------ Material shown ------

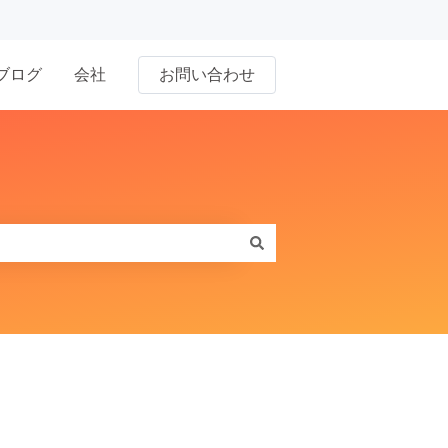
ブログ
会社
お問い合わせ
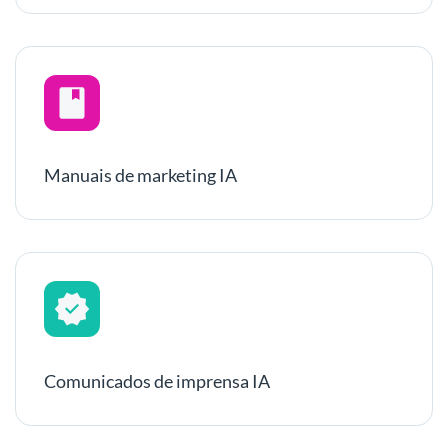
Manuais de marketing IA
Comunicados de imprensa IA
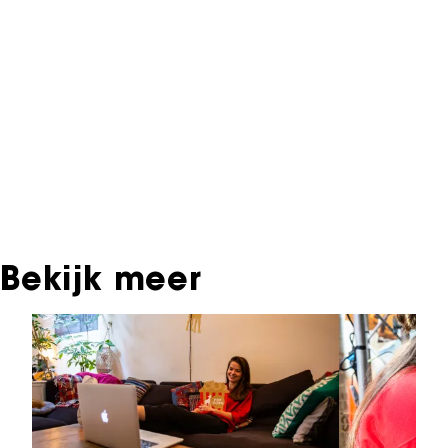
Informatie over deze film, televisie- of
interactieve productie bevindt zich in het NFF
Archief. In het NFF Archief staat informatie over
producties die in de afgelopen festivaledities
vertoond zijn. Het NFF beschikt niet over dit
materiaal, daarover kun je contact opnemen
met de producent, distributeur of omroep.
Oudere films zijn soms ook terug te vinden bij
Eye Filmmuseum of bij het Nederlands
Instituut voor Beeld & Geluid.
Bekijk meer
Sla carrousel over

------

Try it> Working through the records above, establish how many lines contain the string "zijn", and reply with the number by itself.

Exercise response> 2